What is your “safe place” when you are upset? (This can also be a person.)
A safe place when I’m upset. Hmmm. I used to laugh at people when they’d talk about finding their happy place. It seemed so, well, Stuart Smalley! Now when I look at it, I think if I’d had a happy place (or a safe place), I wouldn’t have had the problems I’ve had to such a degree. There’s nothing really, or no place that’s a go to when I feel horrid.
In the past, and unfortunately lately as well, my happy place has been a cake, some whipped cream, or a pint of Ben and Jerry’s, and when you’re having a hard time it just tends to make it harder with the self-loathing that follows. Bad coping mechanism to say the least.

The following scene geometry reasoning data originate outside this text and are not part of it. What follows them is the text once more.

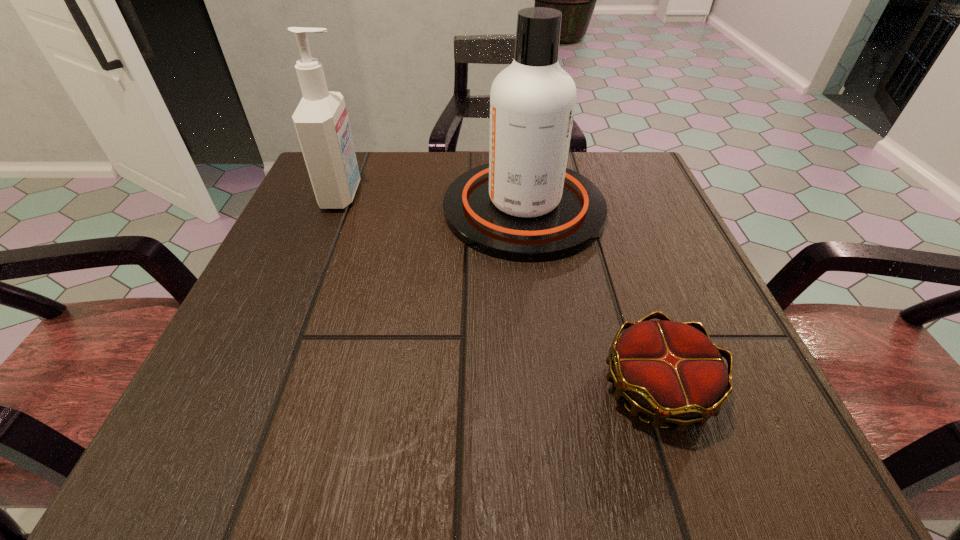 The width and height of the screenshot is (960, 540). I want to click on the right cleansing agent, so click(x=524, y=205).

Where is `the leftmost object`? This screenshot has height=540, width=960. the leftmost object is located at coordinates (321, 122).

Find the location of a particular element. The width and height of the screenshot is (960, 540). crown is located at coordinates (671, 371).

The width and height of the screenshot is (960, 540). Identify the location of the nearest object. (671, 371).

This screenshot has width=960, height=540. What are the coordinates of `vacant space situated 0.080m on the front of the right cleansing agent` in the screenshot? It's located at (535, 296).

This screenshot has height=540, width=960. Identify the location of vacant region located on the front label of the leftmost object. (386, 194).

Where is `free space located on the back of the crown`? Image resolution: width=960 pixels, height=540 pixels. free space located on the back of the crown is located at coordinates (598, 208).

What are the coordinates of `object that is at the near edge` in the screenshot? It's located at (671, 371).

I want to click on object situated at the left edge, so click(321, 122).

The width and height of the screenshot is (960, 540). Identify the location of cleansing agent that is at the right edge. (524, 205).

My safe place should be a cozy construct in my mind that resembles a velvet lined, horse-drawn carriage going down a dirt lane towards a country house in England, a library like something from Beauty and the Beast, or a Gothic house full of history to ponder and discuss by fireside. Until I manage to get myself to my destination of choice, I’m going to have to construct it entirely from my addiction to Masterpiece Classic.

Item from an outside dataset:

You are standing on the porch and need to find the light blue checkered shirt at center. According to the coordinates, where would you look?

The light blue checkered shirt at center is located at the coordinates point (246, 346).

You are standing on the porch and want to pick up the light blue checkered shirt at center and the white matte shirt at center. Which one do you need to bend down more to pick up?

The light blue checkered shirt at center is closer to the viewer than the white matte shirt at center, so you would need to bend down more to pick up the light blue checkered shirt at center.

However, this may as well be a real place, like a private room no one enters in your house (the study from Clue anyone? though that was hardly safe…) where you can be alone and look at your volume of British Birds to calm down. Something like that. Alas, I don’t have enough room in my house for a library. It’s been a dream of mine, to have a study. If nobody locks you in and the lead pipe isn’t missing from the locked cabinet, you’re golden. I’d love a real place I could retire to that felt safe. That safe feeling from childhood has been gone for a long time now. Far too often, the world feels nothing but dangerous and uncertain. That makes finding a safe place, be it within or without, a difficult task.
The beach has been a safe place for me most of the time. It’s an immediate calming agent, provided I’m there alone. Again, the boy has saved me more than once. He’s the anchor, the happy memories, the love, the comfort that I need during the worst of times. This morning alone, he asked me if I had a nightmare “because you’re hugging me like crazy!” It’s true that the boy is a little happiness machine for me, though that’s probably not fair nor sustainable since the teenage years *gasp* are a few short years away. I can’t imagine how I’m going to get him to hug me then!

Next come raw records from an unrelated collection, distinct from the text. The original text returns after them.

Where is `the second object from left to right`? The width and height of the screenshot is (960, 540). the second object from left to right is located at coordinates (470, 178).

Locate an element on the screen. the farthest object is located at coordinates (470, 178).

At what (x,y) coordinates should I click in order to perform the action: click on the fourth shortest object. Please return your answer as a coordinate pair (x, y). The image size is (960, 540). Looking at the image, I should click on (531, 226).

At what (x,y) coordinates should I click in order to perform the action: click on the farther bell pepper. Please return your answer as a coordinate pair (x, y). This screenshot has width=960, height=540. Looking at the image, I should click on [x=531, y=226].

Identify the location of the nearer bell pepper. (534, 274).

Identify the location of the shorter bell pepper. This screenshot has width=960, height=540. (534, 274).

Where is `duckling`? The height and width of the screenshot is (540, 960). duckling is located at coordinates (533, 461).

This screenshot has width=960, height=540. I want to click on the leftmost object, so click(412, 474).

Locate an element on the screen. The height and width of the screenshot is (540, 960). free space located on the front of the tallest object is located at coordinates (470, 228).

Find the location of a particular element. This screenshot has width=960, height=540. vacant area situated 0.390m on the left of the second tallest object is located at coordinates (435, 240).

Yesterday, in the middle of trying to write, I had a full on panic attack. It became clear that I really had nothing safe to anchor me. I laid down on my floor in front of the heater. I couldn’t imagine anything to calm me down. I couldn’t even breathe. I was crying and going into a derealization mode when the boy came over and started petting my hair and telling me he loved me. Like I’ve said before, nothing beats that. Nothing. But he won’t be here forever. It’s his job to grow up and find his own way and I’ll need to find mine. Once he’s in college I can always make his room a library, or build a bomb shelter in the back yard. The coping with food has to stop, so something has to happen. A dance floor maybe? As long as I don’t hire any maids named Yvette or Tim Curry as a butler, I think I’ll be alright.
Would anyone care for fruit or…dessert?